Furthermore, CARFT introduces an ’embedding-enhanced partial reward’ mechanism. Unlike previous methods that might assign a generic small reward for partially correct but ultimately wrong answers, CARFT uses the similarity between the generated CoT’s embedding and the annotated CoT’s embedding to assign a more nuanced partial reward. This fine-grained feedback encourages the generation of more ‘well-behaved’ CoTs, even when they don’t immediately lead to the final correct answer, thereby significantly improving training stability and overall performance.
Performance and Stability
Extensive experiments conducted on datasets like SVAMP and GSM8K, using foundation models such as CodeLlama-7B and Qwen2.5-7B-Instruct, demonstrate CARFT’s significant advantages. CARFT consistently outperforms both SFT and state-of-the-art RL-based methods like ReFT and Dr.GRPO, achieving accuracy improvements of up to 10.15%. Beyond raw performance, CARFT exhibits remarkable robustness and stability throughout the fine-tuning process, effectively mitigating the model collapse issues that often plague other RL-based approaches.
While CARFT introduces additional computational overhead for generating CoT embeddings, it proves to be more efficient than some complex RL methods like Dr.GRPO, which require generating a larger number of CoTs.
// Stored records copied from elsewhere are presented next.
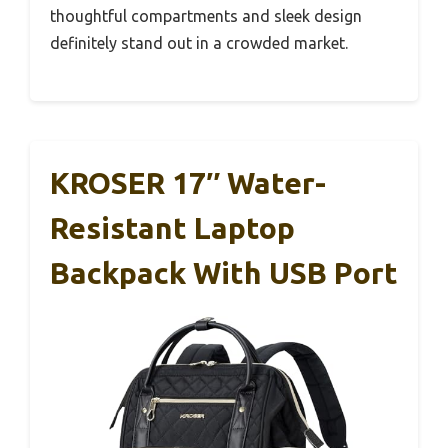
thoughtful compartments and sleek design
definitely stand out in a crowded market.
KROSER 17″ Water-
Resistant Laptop
Backpack With USB Port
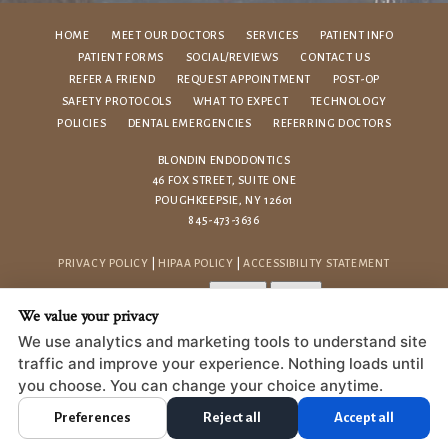
HOME
MEET OUR DOCTORS
SERVICES
PATIENT INFO
PATIENT FORMS
SOCIAL/REVIEWS
CONTACT US
REFER A FRIEND
REQUEST APPOINTMENT
POST-OP
SAFETY PROTOCOLS
WHAT TO EXPECT
TECHNOLOGY
POLICIES
DENTAL EMERGENCIES
REFERRING DOCTORS
BLONDIN ENDODONTICS
46 FOX STREET, SUITE ONE
POUGHKEEPSIE, NY 12601
845-473-3636
PRIVACY POLICY
|
HIPAA POLICY
|
ACCESSIBILITY STATEMENT
Adjust
Reset
ACCESSIBILITY
We value your privacy
COOKIE PREFERENCES
We use analytics and marketing tools to understand site
traffic and improve your experience. Nothing loads until
DESIGN AND CONTENT © 2013 - 2026 BY
DENTALFONE
you choose. You can change your choice anytime.
Preferences
Reject all
Accept all
HOME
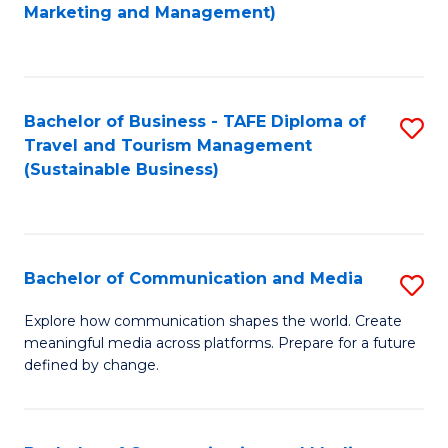
to
Marketing and Management)
C
Fa
Bachelor of Business - TAFE Diploma of
S
Travel and Tourism Management
to
(Sustainable Business)
C
Fa
Bachelor of Communication and Media
S
B
Explore how communication shapes the world. Create
meaningful media across platforms. Prepare for a future
of
defined by change.
C
a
The research paper, available at https://arxiv.org/pdf/2508.15868, provides a comprehensive look into the methodology and experimental results.
Also Read:
- Decoding LLM Fine-Tuning: How Reinforcement Learning Recovers Lost Generalization
- Unlocking LLM Potential: A Seed-Free Approach to Instruction Tuning
Looking Ahead
CARFT represents a significant step forward in enhancing the reasoning capabilities of LLMs by intelligently combining the strengths of supervised learning with the exploratory power of reinforcement learning, guided by contrastive signals. Future work aims to address its current limitations, such as adapting to decentralized data and extending its application to long-context scenarios, further solidifying its role in the advancement of AI reasoning.